The Middle of Somewhere: Why I Hate to Travel

It’s a little early to call it a phenomenon or a syndrome or even a drift, but when I admit that I hate travel, people seem slower to write me off as an listless, incurious slug. With more conversation, I can usually bring them around to that conclusion, but travel aversion alone doesn’t smirch like it used to.

Ten years ago, disliking travel branded you under some dullard’s version of Megan’s Law. The admission hot-wired people’s nervous systems: eyes zoomed in and dollied out on you; delete buttons fired in whatever part of the brain controls dinner-party invitations; body language suddenly spoke fluent English: You hate travel? You hate travel? You hate travel?

Yes and yes and yes but … times are changing. People seem more tolerant of the hunkered down. They’ve gained an empathy for inertia freaks. Some have even slouched toward the “staycation,” a handy detour around the shame of parochialism.
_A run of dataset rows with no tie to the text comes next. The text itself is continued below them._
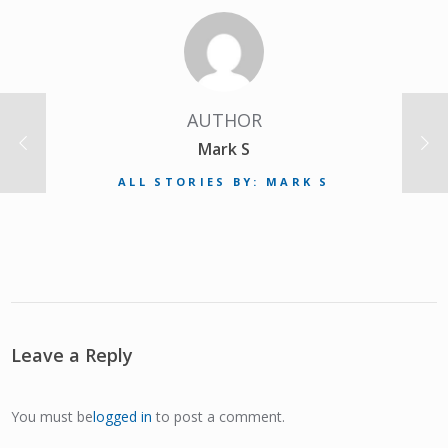
AUTHOR
Mark S
ALL STORIES BY: MARK S
Leave a Reply
You must be
logged in
to post a comment.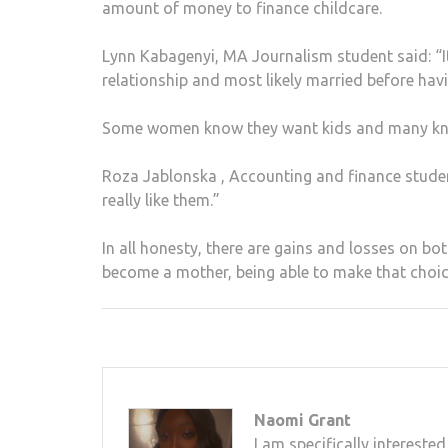
amount of money to finance childcare.
Lynn Kabagenyi, MA Journalism student said: “I
relationship and most likely married before havi
Some women know they want kids and many know 
Roza Jablonska , Accounting and finance studen
really like them.”
In all honesty, there are gains and losses on b
become a mother, being able to make that choic
Naomi Grant
I am specifically interest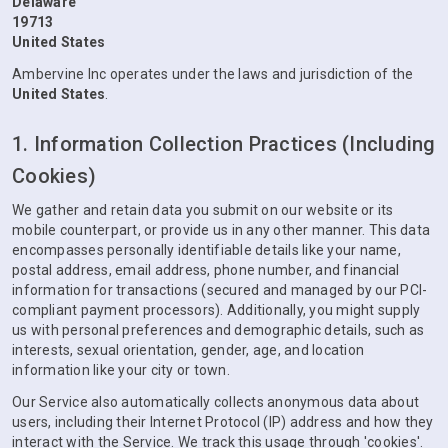
Delaware
19713
United States
Ambervine Inc operates under the laws and jurisdiction of the
United States
.
1. Information Collection Practices (Including
Cookies)
We gather and retain data you submit on our website or its
mobile counterpart, or provide us in any other manner. This data
encompasses personally identifiable details like your name,
postal address, email address, phone number, and financial
information for transactions (secured and managed by our PCI-
compliant payment processors). Additionally, you might supply
us with personal preferences and demographic details, such as
interests, sexual orientation, gender, age, and location
information like your city or town.
Our Service also automatically collects anonymous data about
users, including their Internet Protocol (IP) address and how they
interact with the Service. We track this usage through 'cookies'.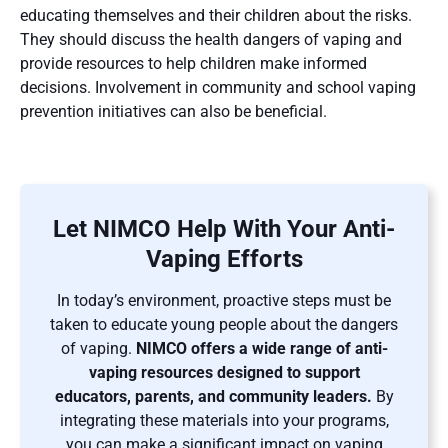
educating themselves and their children about the risks.
They should discuss the health dangers of vaping and
provide resources to help children make informed
decisions. Involvement in community and school vaping
prevention initiatives can also be beneficial​​.
Let NIMCO Help With Your Anti-
Vaping Efforts
In today’s environment, proactive steps must be
taken to educate young people about the dangers
of vaping.
NIMCO offers a wide range of anti-
vaping resources designed to support
educators, parents, and community leaders.
By
integrating these materials into your programs,
you can make a significant impact on vaping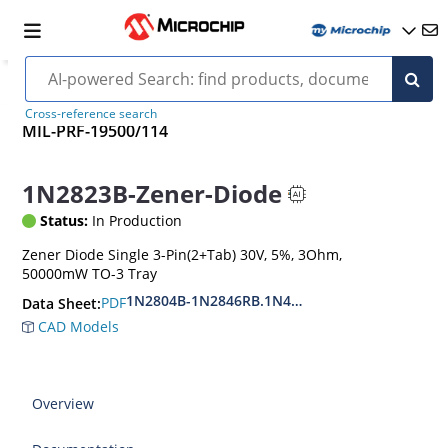
Cross-reference search
MIL-PRF-19500/114
1N2823B-Zener-Diode
Status:
In Production
Zener Diode Single 3-Pin(2+Tab) 30V, 5%, 3Ohm,
50000mW TO-3 Tray
1N2804B-1N2846RB.1N4557B-1N4564RB
PDF
Data Sheet:
CAD Models
Overview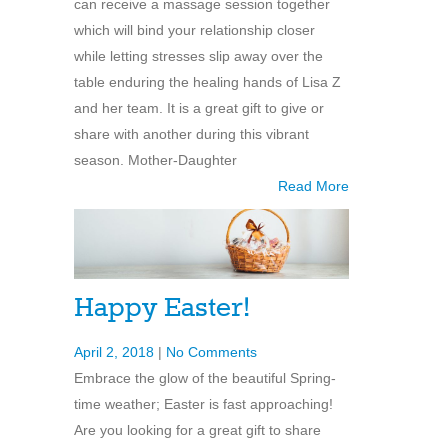
can receive a massage session together
which will bind your relationship closer
while letting stresses slip away over the
table enduring the healing hands of Lisa Z
and her team. It is a great gift to give or
share with another during this vibrant
season. Mother-Daughter
Read More
Happy Easter!
April 2, 2018
|
No Comments
Embrace the glow of the beautiful Spring-
time weather; Easter is fast approaching!
Are you looking for a great gift to share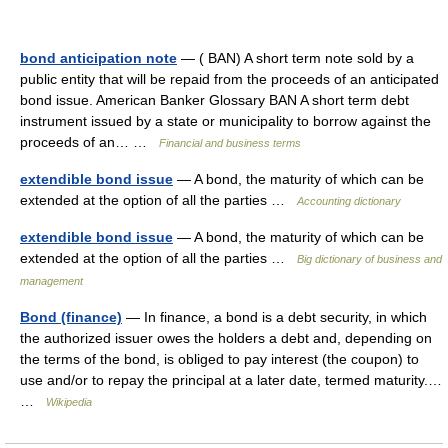
bond anticipation note
— ( BAN) A short term note sold by a
public entity that will be repaid from the proceeds of an anticipated
bond issue. American Banker Glossary BAN A short term debt
instrument issued by a state or municipality to borrow against the
proceeds of an… …
Financial and business terms
extendible bond issue
— A bond, the maturity of which can be
extended at the option of all the parties …
Accounting dictionary
extendible bond issue
— A bond, the maturity of which can be
extended at the option of all the parties …
Big dictionary of business and
management
Bond (finance)
— In finance, a bond is a debt security, in which
the authorized issuer owes the holders a debt and, depending on
the terms of the bond, is obliged to pay interest (the coupon) to
use and/or to repay the principal at a later date, termed maturity.…
…
Wikipedia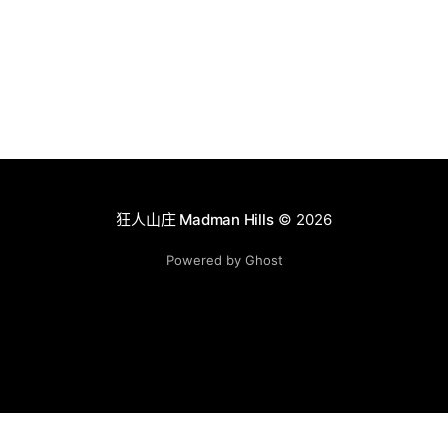
狂人山庄 Madman Hills
© 2026
Powered by Ghost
Not long ago at a super-high-thread-count dinner party in Martha’s Vineyard (O.K., I went to Martha’s Vineyard—I’ll explain later), a woman said to me, “I still like travelling but sometimes it’s like marriage … not all it’s cracked up to be.” I half-jokingly, or three-eighths jokingly, said I didn’t know that either were cracked up to be much and … she smiled. No really, I’m pretty sure she smiled.

At first knee-jerk, reasons for a travel backlash are splashing everywhere: recession, 9/11, gas, brawny euros, scrawny dollars, malaria, aisle seat fees, security-gate shoe-removal. “One wacko booby-traps his Nikes and we have to remove our shoes for eternity? It’s sick.” Yes, getting there is half the agony. Being there is the other half.

Popular bothers aside, my travel problem is more internal: I just don’t like going anywhere. As an aspiring agoraphobic, I like being home. The sweet habit of home holds life’s potential. Preferring to be available to my own life, I’m pretty sure news about an optioned screenplay won’t reach me in Tuscany. It doesn’t reach me at home, either, but at least here, self-delusion makes some sense. Other people may like being in the middle of nowhere. Not me. And my atlas shows maybe four places in the world that aren’t in the middle of nowhere.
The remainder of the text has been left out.